WHAT IS NEEDED: Every record must be copied exactly, except that pictures are dropped.

Stored data entries

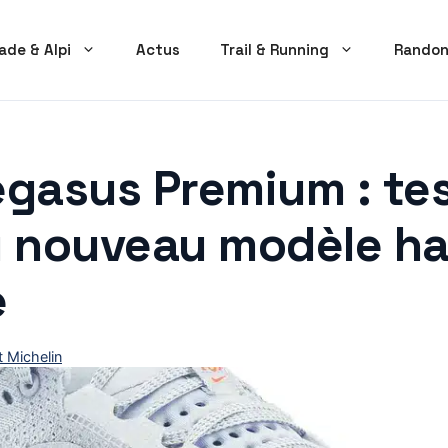
ade & Alpi
Actus
Trail & Running
Randon
egasus Premium : tes
u nouveau modèle ha
e
t Michelin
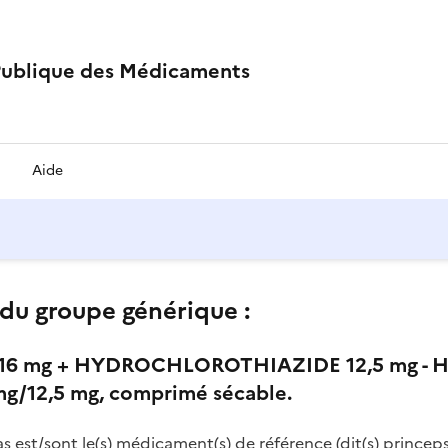
Publique des Médicaments
Aide
du groupe générique :
6 mg + HYDROCHLOROTHIAZIDE 12,5 mg - H
/12,5 mg, comprimé sécable.
as est/sont le(s) médicament(s) de référence (dit(s) princeps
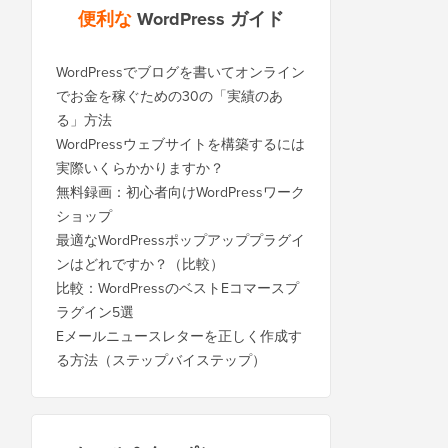
便利な
WordPress ガイド
WordPressでブログを書いてオンライン
でお金を稼ぐための30の「実績のあ
る」方法
WordPressウェブサイトを構築するには
実際いくらかかりますか？
無料録画：初心者向けWordPressワーク
ショップ
最適なWordPressポップアッププラグイ
ンはどれですか？（比較）
比較：WordPressのベストEコマースプ
ラグイン5選
Eメールニュースレターを正しく作成す
る方法（ステップバイステップ）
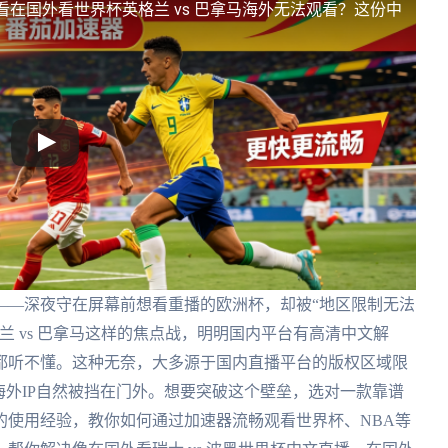
看
在国外看世界杯英格兰 vs 巴拿马海外无法观看？这份中
——深夜守在屏幕前想看重播的欧洲杯，却被“地区限制无法
兰 vs 巴拿马这样的焦点战，明明国内平台有高清中文解
都听不懂。这种无奈，大多源于国内直播平台的版权区域限
海外IP自然被挡在门外。想要突破这个壁垒，选对一款靠谱
的使用经验，教你如何通过加速器流畅观看世界杯、NBA等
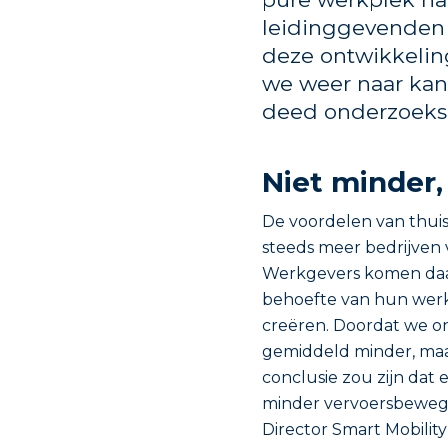
leidinggevenden 
deze ontwikkelin
we weer naar kan
deed onderzoeks
Niet minder,
De voordelen van thui
steeds meer bedrijven 
Werkgevers komen daa
behoefte van hun werk
creëren. Doordat we o
gemiddeld minder, maar
conclusie zou zijn dat
minder vervoersbewegi
Director Smart Mobilit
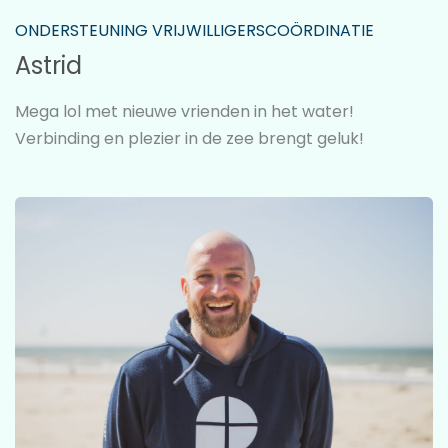
ONDERSTEUNING VRIJWILLIGERSCOÖRDINATIE
Astrid
Mega lol met nieuwe vrienden in het water!
Verbinding en plezier in de zee brengt geluk!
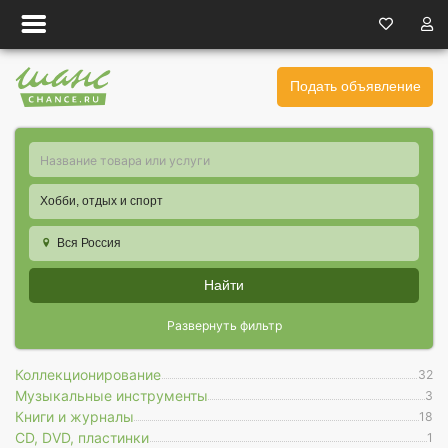
Подать объявление
Хобби, отдых и спорт
Вся Россия
Найти
Развернуть фильтр
Коллекционирование
32
Музыкальные инструменты
3
Книги и журналы
18
CD, DVD, пластинки
1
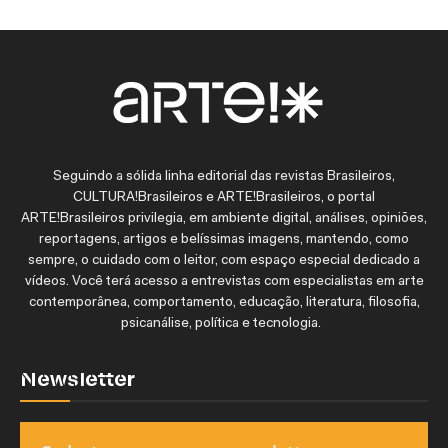
Seguindo a sólida linha editorial das revistas Brasileiros,
CULTURA!Brasileiros e ARTE!Brasileiros, o portal
ARTE!Brasileiros privilegia, em ambiente digital, análises, opiniões,
reportagens, artigos e belíssimas imagens, mantendo, como
sempre, o cuidado com o leitor, com espaço especial dedicado a
vídeos. Você terá acesso a entrevistas com especialistas em arte
contemporânea, comportamento, educação, literatura, filosofia,
psicanálise, política e tecnologia.
Newsletter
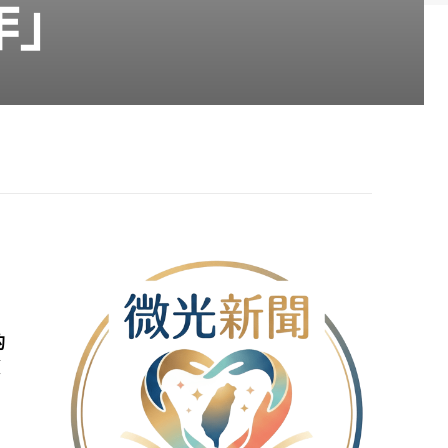
作」
的
獲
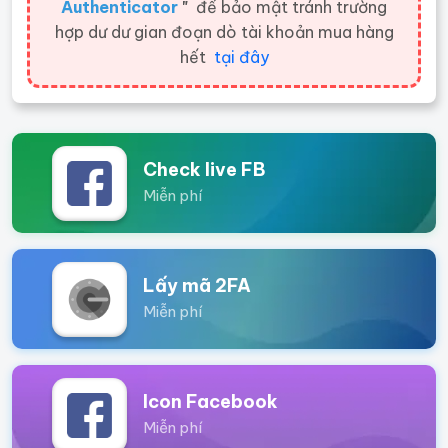
Authenticator
"
để bảo mật tránh trường
hợp dư dư gian đoạn dò tài khoản mua hàng
hết
tại đây
Check live FB
Miễn phí
Lấy mã 2FA
Miễn phí
Icon Facebook
Miễn phí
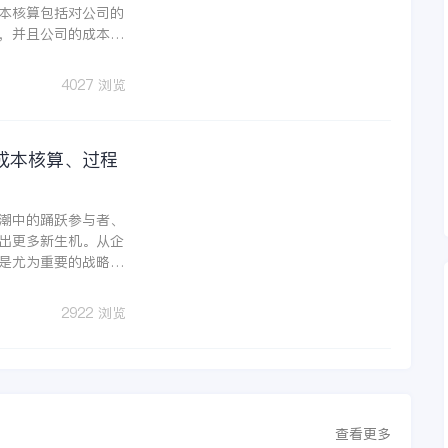
本核算包括对公司的
，并且公司的成本核
面的计算，比如公司
，这些都在属于企业
4027 浏览
成本核算、过程
潮中的踊跃参与者、
出更多新生机。从企
是尤为重要的战略选
2922 浏览
查看更多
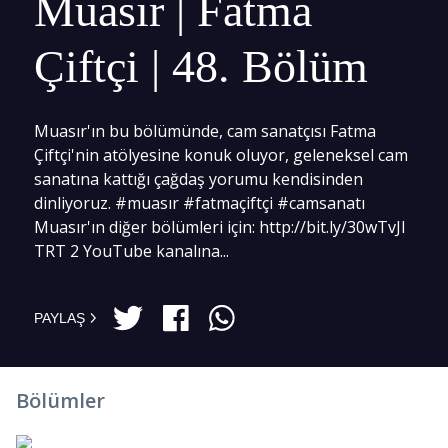
Muasır | Fatma
Çiftçi | 48. Bölüm
Muasır'ın bu bölümünde, cam sanatçısı Fatma
Çiftçi'nin atölyesine konuk oluyor, geleneksel cam
sanatına kattığı çağdaş yorumu kendisinden
dinliyoruz. #muasır #fatmaçiftçi #camsanatı
Muasır'ın diğer bölümleri için: http://bit.ly/30wTvJl
TRT 2 YouTube kanalına...
PAYLAŞ
Bölümler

RESULT FOR THIS TASK:
ade & Alpi
Actus
Trail & Running
Randon
egasus Premium : tes
u nouveau modèle ha
e
t Michelin
Publique des Médicaments
Aide
du groupe générique :
6 mg + HYDROCHLOROTHIAZIDE 12,5 mg - H
/12,5 mg, comprimé sécable.
as est/sont le(s) médicament(s) de référence (dit(s) princeps
便利な
WordPress ガイド
WordPressでブログを書いてオンライン
でお金を稼ぐための30の「実績のあ
る」方法
WordPressウェブサイトを構築するには
実際いくらかかりますか？
無料録画：初心者向けWordPressワーク
ショップ
最適なWordPressポップアッププラグイ
ンはどれですか？（比較）
比較：WordPressのベストEコマースプ
ラグイン5選
Eメールニュースレターを正しく作成す
る方法（ステップバイステップ）
看
在国外看世界杯英格兰 vs 巴拿马海外无法观看？这份中
——深夜守在屏幕前想看重播的欧洲杯，却被“地区限制无法
兰 vs 巴拿马这样的焦点战，明明国内平台有高清中文解
都听不懂。这种无奈，大多源于国内直播平台的版权区域限
海外IP自然被挡在门外。想要突破这个壁垒，选对一款靠谱
的使用经验，教你如何通过加速器流畅观看世界杯、NBA等
leidinggevenden 
deze ontwikkelin
we weer naar kan
deed onderzoeks
Niet minder,
De voordelen van thui
steeds meer bedrijven 
Werkgevers komen daa
behoefte van hun werk
creëren. Doordat we o
gemiddeld minder, maar
conclusie zou zijn dat
minder vervoersbewegi
Director Smart Mobilit
ONDERSTEUNING VRIJWILLIGERSCOÖRDINATIE
Astrid
Mega lol met nieuwe vrienden in het water!
Verbinding en plezier in de zee brengt geluk!
Подать объявление
Хобби, отдых и спорт
Вся Россия
Найти
Развернуть фильтр
Коллекционирование
32
Музыкальные инструменты
3
Книги и журналы
18
CD, DVD, пластинки
1
Seguindo a sólida linha editorial das revistas Brasileiros,
CULTURA!Brasileiros e ARTE!Brasileiros, o portal
ARTE!Brasileiros privilegia, em ambiente digital, análises, opiniões,
reportagens, artigos e belíssimas imagens, mantendo, como
sempre, o cuidado com o leitor, com espaço especial dedicado a
vídeos. Você terá acesso a entrevistas com especialistas em arte
contemporânea, comportamento, educação, literatura, filosofia,
psicanálise, política e tecnologia.
Newsletter
作」
的
獲
Authenticator
"
để bảo mật tránh trường
hợp dư dư gian đoạn dò tài khoản mua hàng
hết
tại đây
Check live FB
Miễn phí
Lấy mã 2FA
Miễn phí
Icon Facebook
Miễn phí
本核算包括对公司的
，并且公司的成本核
面的计算，比如公司
，这些都在属于企业
4027 浏览
成本核算、过程
潮中的踊跃参与者、
出更多新生机。从企
是尤为重要的战略选
2922 浏览
查看更多
Muasır | Fatma
Çiftçi | 48. Bölüm
Muasır'ın bu bölümünde, cam sanatçısı Fatma
Çiftçi'nin atölyesine konuk oluyor, geleneksel cam
sanatına kattığı çağdaş yorumu kendisinden
dinliyoruz. #muasır #fatmaçiftçi #camsanatı
Muasır'ın diğer bölümleri için: http://bit.ly/30wTvJl
TRT 2 YouTube kanalına...
PAYLAŞ
Bölümler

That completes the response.